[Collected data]
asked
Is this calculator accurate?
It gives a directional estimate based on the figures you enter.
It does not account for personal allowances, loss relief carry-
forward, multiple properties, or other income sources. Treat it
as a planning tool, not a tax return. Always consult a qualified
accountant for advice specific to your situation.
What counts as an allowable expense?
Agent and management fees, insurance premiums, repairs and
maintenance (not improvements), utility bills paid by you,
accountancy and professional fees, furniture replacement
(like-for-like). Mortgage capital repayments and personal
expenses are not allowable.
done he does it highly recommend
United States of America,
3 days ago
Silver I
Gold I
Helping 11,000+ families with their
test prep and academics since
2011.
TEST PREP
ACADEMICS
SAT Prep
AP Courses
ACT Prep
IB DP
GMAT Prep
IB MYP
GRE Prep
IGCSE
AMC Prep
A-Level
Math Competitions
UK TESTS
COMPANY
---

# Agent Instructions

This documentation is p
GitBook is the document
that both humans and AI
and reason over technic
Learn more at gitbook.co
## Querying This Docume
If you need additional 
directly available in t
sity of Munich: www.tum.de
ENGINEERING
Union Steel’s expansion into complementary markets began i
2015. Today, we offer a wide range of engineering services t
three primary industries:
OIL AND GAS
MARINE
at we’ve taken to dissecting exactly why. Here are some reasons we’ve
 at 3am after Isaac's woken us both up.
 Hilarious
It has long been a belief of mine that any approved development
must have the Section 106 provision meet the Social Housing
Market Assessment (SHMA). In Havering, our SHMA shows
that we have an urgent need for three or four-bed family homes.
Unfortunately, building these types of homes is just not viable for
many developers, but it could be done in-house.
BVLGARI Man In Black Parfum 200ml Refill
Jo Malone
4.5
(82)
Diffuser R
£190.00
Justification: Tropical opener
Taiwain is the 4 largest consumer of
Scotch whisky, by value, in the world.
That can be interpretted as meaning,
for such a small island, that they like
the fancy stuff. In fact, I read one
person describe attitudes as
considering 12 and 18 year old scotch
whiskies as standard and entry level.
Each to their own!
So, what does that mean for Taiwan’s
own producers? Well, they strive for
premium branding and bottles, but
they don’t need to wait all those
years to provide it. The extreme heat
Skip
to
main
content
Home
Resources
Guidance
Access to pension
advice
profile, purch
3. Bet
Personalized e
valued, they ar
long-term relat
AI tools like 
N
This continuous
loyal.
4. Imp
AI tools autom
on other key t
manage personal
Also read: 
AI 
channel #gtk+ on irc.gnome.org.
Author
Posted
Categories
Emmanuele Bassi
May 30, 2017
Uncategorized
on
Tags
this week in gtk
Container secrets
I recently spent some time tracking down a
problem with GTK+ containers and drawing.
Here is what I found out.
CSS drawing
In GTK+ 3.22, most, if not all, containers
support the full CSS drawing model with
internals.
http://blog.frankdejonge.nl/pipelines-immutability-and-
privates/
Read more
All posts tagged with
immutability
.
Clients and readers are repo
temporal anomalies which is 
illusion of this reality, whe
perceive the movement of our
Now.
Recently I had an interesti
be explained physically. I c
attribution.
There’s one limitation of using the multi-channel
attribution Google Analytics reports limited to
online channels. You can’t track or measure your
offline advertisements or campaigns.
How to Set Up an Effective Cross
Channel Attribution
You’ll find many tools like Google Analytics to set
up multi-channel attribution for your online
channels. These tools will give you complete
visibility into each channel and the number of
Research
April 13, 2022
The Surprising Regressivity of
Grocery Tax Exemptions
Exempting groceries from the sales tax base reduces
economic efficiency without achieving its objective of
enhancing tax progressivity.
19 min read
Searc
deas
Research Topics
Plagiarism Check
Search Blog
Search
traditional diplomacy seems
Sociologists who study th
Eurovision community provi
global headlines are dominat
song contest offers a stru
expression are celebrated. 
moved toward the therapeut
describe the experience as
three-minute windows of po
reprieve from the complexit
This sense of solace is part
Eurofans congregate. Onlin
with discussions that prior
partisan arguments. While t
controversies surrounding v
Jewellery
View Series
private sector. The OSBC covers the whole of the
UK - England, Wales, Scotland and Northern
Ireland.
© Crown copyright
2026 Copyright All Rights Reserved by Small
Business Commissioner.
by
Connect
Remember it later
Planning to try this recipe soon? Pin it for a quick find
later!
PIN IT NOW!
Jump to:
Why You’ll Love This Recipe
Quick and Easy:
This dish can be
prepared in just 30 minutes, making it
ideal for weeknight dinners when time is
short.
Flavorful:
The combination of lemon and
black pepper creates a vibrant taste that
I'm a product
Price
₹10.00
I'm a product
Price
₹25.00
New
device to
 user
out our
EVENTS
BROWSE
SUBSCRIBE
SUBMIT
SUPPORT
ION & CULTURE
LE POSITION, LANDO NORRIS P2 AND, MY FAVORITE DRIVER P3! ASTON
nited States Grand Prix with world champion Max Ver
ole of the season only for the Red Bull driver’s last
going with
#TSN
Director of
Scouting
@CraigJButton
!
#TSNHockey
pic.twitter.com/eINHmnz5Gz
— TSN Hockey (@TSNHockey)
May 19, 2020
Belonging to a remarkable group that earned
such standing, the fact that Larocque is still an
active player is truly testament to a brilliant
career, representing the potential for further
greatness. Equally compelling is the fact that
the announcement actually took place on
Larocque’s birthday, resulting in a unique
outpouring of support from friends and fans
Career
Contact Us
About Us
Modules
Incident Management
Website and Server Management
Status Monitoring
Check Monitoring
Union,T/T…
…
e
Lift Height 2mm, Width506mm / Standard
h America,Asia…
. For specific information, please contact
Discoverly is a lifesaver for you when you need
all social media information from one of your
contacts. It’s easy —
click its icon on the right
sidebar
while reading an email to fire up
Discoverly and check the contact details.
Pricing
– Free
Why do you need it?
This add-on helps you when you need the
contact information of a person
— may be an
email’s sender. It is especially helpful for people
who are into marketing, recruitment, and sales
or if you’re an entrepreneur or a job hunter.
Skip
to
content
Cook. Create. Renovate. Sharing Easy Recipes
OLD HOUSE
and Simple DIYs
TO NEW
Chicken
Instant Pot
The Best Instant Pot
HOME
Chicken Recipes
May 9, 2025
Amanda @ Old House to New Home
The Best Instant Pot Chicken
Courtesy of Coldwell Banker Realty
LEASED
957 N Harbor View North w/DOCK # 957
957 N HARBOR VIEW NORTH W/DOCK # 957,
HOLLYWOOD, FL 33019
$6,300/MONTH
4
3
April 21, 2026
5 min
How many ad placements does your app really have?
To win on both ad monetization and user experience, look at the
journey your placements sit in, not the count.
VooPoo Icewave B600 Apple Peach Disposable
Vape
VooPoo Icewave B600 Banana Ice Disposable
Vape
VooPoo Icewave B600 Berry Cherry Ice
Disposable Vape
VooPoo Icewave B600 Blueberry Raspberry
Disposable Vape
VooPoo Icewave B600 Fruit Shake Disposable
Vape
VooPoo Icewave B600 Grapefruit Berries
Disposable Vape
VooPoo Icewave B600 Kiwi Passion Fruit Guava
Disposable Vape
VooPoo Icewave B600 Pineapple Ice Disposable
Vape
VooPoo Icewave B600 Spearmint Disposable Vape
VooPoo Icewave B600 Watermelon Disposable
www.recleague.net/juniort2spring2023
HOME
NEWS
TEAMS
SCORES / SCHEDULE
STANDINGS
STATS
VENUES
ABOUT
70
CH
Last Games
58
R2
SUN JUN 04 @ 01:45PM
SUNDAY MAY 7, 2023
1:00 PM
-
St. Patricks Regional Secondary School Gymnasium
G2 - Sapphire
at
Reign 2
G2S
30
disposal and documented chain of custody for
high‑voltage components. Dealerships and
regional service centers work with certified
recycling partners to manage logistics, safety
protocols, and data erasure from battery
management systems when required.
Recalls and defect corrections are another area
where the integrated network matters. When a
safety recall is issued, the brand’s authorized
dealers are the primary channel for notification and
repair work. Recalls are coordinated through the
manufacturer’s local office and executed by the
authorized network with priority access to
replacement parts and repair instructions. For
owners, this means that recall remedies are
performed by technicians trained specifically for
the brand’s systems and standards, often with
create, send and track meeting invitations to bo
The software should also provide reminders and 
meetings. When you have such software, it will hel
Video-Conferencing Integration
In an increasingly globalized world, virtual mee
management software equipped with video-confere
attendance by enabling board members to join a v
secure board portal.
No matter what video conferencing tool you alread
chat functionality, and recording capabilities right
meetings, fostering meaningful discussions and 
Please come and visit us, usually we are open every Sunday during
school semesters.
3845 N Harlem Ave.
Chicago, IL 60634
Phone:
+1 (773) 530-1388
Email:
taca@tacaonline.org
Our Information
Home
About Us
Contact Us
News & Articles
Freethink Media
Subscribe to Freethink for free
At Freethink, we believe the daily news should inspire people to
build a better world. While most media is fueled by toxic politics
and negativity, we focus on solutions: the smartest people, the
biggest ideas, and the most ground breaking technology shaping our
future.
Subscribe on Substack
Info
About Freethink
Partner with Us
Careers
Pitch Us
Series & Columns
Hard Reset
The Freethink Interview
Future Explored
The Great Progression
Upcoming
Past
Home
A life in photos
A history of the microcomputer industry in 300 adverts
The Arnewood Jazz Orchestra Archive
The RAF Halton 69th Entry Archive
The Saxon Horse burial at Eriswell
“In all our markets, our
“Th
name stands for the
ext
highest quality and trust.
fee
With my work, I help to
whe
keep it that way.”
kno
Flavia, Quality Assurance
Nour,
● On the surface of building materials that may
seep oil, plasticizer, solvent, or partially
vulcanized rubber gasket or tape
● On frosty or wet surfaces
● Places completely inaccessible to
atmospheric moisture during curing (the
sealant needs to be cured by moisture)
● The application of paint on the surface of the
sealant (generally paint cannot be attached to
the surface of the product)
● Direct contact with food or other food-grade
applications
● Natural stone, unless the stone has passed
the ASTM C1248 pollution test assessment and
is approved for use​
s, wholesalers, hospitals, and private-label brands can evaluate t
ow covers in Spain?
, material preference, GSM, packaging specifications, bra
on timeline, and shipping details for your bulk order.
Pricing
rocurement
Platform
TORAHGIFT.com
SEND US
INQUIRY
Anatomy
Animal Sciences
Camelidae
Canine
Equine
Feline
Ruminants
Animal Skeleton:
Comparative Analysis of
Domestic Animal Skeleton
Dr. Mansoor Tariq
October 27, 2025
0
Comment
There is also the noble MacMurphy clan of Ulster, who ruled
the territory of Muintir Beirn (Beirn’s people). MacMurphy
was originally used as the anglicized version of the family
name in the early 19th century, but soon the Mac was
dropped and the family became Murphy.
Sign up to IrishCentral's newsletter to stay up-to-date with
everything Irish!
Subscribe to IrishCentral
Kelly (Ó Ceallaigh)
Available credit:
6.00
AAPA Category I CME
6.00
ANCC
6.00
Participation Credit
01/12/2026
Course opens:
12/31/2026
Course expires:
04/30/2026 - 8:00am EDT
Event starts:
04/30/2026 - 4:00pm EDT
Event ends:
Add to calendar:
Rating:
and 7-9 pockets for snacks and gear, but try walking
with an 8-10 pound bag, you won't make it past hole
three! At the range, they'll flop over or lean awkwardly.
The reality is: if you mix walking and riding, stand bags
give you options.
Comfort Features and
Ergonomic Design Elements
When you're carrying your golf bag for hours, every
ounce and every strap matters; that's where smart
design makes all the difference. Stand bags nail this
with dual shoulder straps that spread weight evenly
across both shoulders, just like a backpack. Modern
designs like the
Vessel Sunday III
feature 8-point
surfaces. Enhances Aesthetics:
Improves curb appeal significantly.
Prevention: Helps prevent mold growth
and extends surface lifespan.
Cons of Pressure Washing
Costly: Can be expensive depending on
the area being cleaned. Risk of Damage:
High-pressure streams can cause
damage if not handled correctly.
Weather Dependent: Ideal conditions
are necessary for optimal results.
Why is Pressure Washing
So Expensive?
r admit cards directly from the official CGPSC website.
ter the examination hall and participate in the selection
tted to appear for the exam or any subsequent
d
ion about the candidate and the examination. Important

#### Exercise goal
With the line that contains "Participation Credit" as the start, output every line through the end of the entries exactly. Add no other lines.

#### Answer space
Participation Credit
01/12/2026
Course opens:
12/31/2026
Course expires:
04/30/2026 - 8:00am EDT
Event starts:
04/30/2026 - 4:00pm EDT
Event ends:
Add to calendar:
Rating:
and 7-9 pockets for snacks and gear, but try walking
with an 8-10 pound bag, you won't make it past hole
three! At the range, they'll flop over or lean awkwardly.
The reality is: if you mix walking and riding, stand bags
give you options.
Comfort Features and
Ergonomic Design Elements
When you're carrying your golf bag for hours, every
ounce and every strap matters; that's where smart
design makes all the difference. Stand bags nail this
with dual shoulder straps that spread weight evenly
across both shoulders, just like a backpack. Modern
designs like the
Vessel Sunday III
feature 8-point
surfaces. Enhances Aesthetics:
Improves curb appeal significantly.
Prevention: Helps prevent mold growth
and extends surface lifespan.
Cons of Pressure Washing
Costly: Can be expensive depending on
the area being cleaned. Risk of Damage:
High-pressure streams can cause
damage if not handled correctly.
Weather Dependent: Ideal conditions
are necessary for optimal results.
Why is Pressure Washing
So Expensive?
r admit cards directly from the official CGPSC website.
ter the examination hall and participate in the selection
tted to appear for the exam or any subsequent
d
ion about the candidate and the examination. Important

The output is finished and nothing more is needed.